The Secretary of State to the Ambassador in France (Caffery)
1486. Bern’s 2132, April 11, to Dep’t repeated to Paris for Widewing B. Message communicated to this Government through Swiss states that German Government would be disposed to leave all Allied prisoners of war in the camps as Allies advance, provided Allied Governments obligate themselves not to return Prisoners of War so liberated to active duty against Germany.
Please communicate this proposal to the French authorities and inform them that this Government assumes that similar conditions are offered to the French Government and wishes to be informed whether the French Government intends to make favorable response as regards its participation.
In approaching French authorities you should impress upon them the great importance this Government attaches to the matter. In view of the rapidly deteriorating conditions in the camps and the extreme hardships to which all Allied prisoners of war are now subjected, the United States authorities consider that the offer of the German Government should be accepted. The Government of the United States hopes that the French Government will proceed likewise. It is considered that a maximum of three days should be allowed the French authorities for consideration and reply following your presentation of this matter to them.
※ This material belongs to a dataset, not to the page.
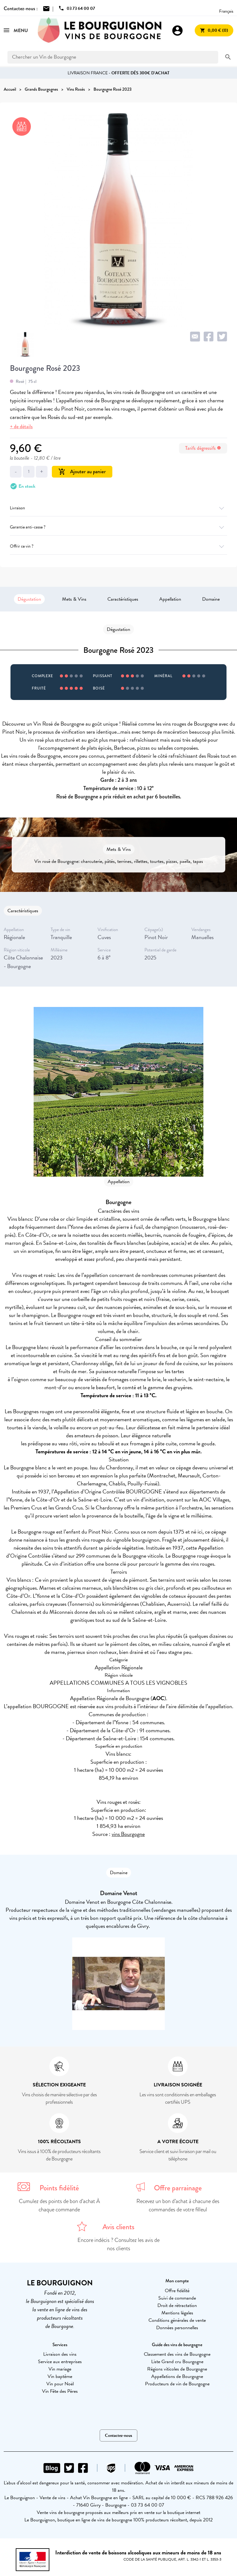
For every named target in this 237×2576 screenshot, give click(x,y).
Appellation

The Department leaves to your discretion the manner of presentation of the foregoing. In the event of either an unfavorable reply or absence of reply within the three day period, you should inform Department urgently and at the same time the French Government should be left in no doubt that this Government is proceeding with the acceptance of the German proposal insofar as it concerns American prisoners of war.
It is understood that the British Ambassador8 is to be instructed to approach the French Government in a similar sense.
For your information the Soviet Government is also being informed of this proposal and the contemplated action of this Government.